Koran-korannya yang lain sudah lebih dulu pensiun. Ketika usianya
menginjak 80 tahun, The Chung Shen akhirnya memutuskan untuk menjual
Jawa Pos. Dia merasa tidak mampu lagi mengurus perusahaannya, sementara
tiga orang anaknya lebih memilih tinggal di London, Inggris.
Pada tahun 1982, Eric FH Samola, waktu itu adalah Direktur Utama PT
Grafiti Pers (penerbit majalah Tempo) mengambil alih Jawa Pos. Dengan
manajemen baru, Eric mengangkat Dahlan Iskan, yang sebelumnya adalah
Kepala Biro Tempo di Surabaya untuk memimpin Jawa Pos. Eric Samola
kemudian meninggal dunia pada tahun 2000.
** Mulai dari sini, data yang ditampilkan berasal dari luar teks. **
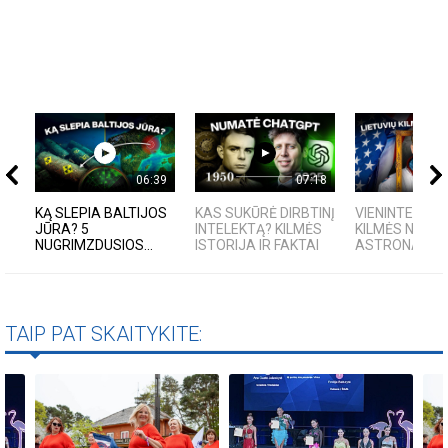
06:39
07:18
KĄ SLEPIA BALTIJOS
KAS SUKŪRĖ DIRBTINĮ
VIENINTELIS L
JŪRA? 5
INTELEKTĄ? KILMĖS
KILMĖS NASA
NUGRIMZDUSIOS...
ISTORIJA IR FAKTAI
ASTRONAUTA
TAIP PAT SKAITYKITE:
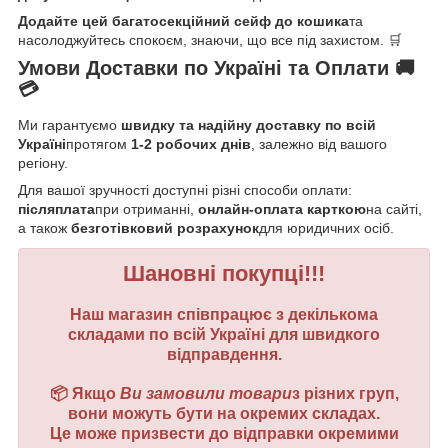
Додайте цей багатосекційний сейф до кошика
та
насолоджуйтесь спокоєм, знаючи, що все під захистом. 🛒
Умови Доставки по Україні та Оплати 🚚
💳
Ми гарантуємо
швидку та надійну доставку по всій
Україні
протягом
1-2 робочих днів
, залежно від вашого
регіону.
Для вашої зручності доступні різні способи оплати:
післяплата
при отриманні,
онлайн-оплата карткою
на сайті,
а також
безготівковий розрахунок
для юридичних осіб.
Шановні покупці!!!
Наш магазин співпрацює з декількома
складами по всій Україні для швидкого
відправдення.
📦 Якщо
Ви замовили товари
з різних груп,
вони можуть бути на окремих складах.
Це може призвести до відправки окремими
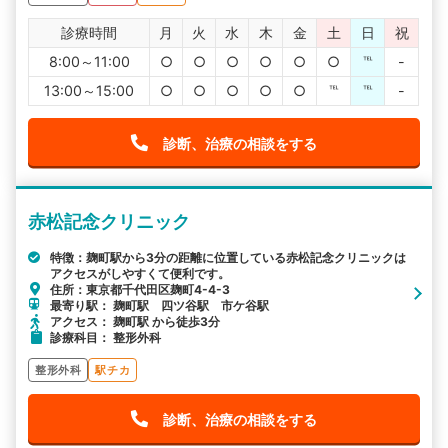
診療時間
月
火
水
木
金
土
日
祝
8:00～11:00
○
○
○
○
○
○
℡
-
13:00～15:00
○
○
○
○
○
℡
℡
-
診断、治療の相談をする
赤松記念クリニック
特徴：麹町駅から3分の距離に位置している赤松記念クリニックは
アクセスがしやすくて便利です。
住所：東京都千代田区麹町4-4-3
最寄り駅： 麹町駅 四ツ谷駅 市ケ谷駅
アクセス： 麹町駅 から徒歩3分
診療科目： 整形外科
整形外科
駅チカ
診断、治療の相談をする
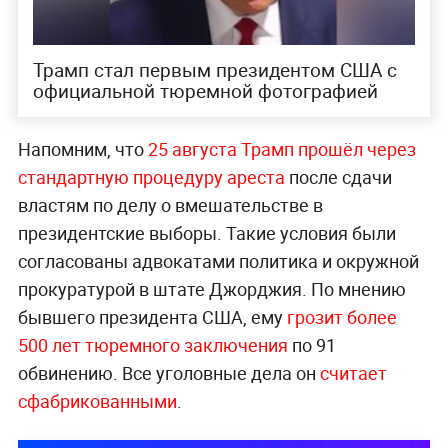
Трамп стал первым президентом США с
официальной тюремной фотографией
Напомним, что
25 августа Трамп прошёл через
стандартную процедуру ареста
после сдачи
властям по делу о вмешательстве в
президентские выборы. Такие условия были
согласованы адвокатами политика и окружной
прокуратурой в штате Джорджия. По мнению
бывшего президента США, ему
грозит более
500 лет тюремного заключения
по 91
обвинению. Все уголовные дела он
считает
сфабрикованными
.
Karir Dahlan Iskan dimulai sebagai calon reporter sebuah surat kabar
kecil di Samarinda (Kalimantan Timur) pada tahun 1975. Tahun 1976, ia
menjadi wartawan majalah Tempo. Sejak tahun 1982, Dahlan Iskan memimpin
surat kabar Jawa Pos hingga sekarang. Dahlan Iskan adalah sosok yang
menjadikan Jawa Pos yang waktu itu hampir mati dengan oplah 6.000
ekslempar, dalam waktu 5 tahun menjadi surat kabar dengan oplah 300.000
eksemplar.
Lima tahun kemudian terbentuk Jawa Pos News Network (JPNN), salah
satu jaringan surat kabar terbesar di Indonesia, dimana memiliki lebih
dari 80 surat kabar, tabloid, dan majalah, serta 40 jaringan percetakan
di Indonesia. Pada tahun 1997 ia berhasil mendirikan Graha Pena, salah
satu gedung pencakar langit di Surabaya, dan kemudian gedung serupa di
Jakarta. Pada tahun 2002, ia mendirikan stasiun televisi lokal JTV di
Surabaya, yang kemudian diikuti Batam TV di Batam dan Riau TV di
Pekanbaru.
Sejak akhir 2009, Dahlan diangkat menjadi direktur utama PLN
menggantikan Fahmi Mochtar yang dikritik karena selama kepemimpinannya
banyak terjadi mati lampu di daerah Jakarta. Selain sebagai pemimpin
Grup Jawa Pos, Dahlan juga merupakan presiden direktur dari dua
perusahaan pembangkit listrik swasta: PT Cahaya Fajar Kaltim di
Kalimantan Timur dan PT Prima Electric Power di Surabaya, sekarang
bertugas sebagai Meneg BUMN.
Dalam beberapa kesempatan, pak Dahlan Iskan sempat menuangkan gagasan
dan motivasinya dalam bentuk tulisan, yang tentunya sangat
menginspirasi kita. Agan-agan dapat membacanya di tautan ini Manufactiring hope.
Ketika di Jawa Pos, Pak Dis juga rajin menuliskan kolom CEO Jawa Pos,
Ketika berada di PLN, ada CEO Note, sedangkan di Kemen BUMN, pak Dis
menyebut dengan istilah Manufacturing Hope.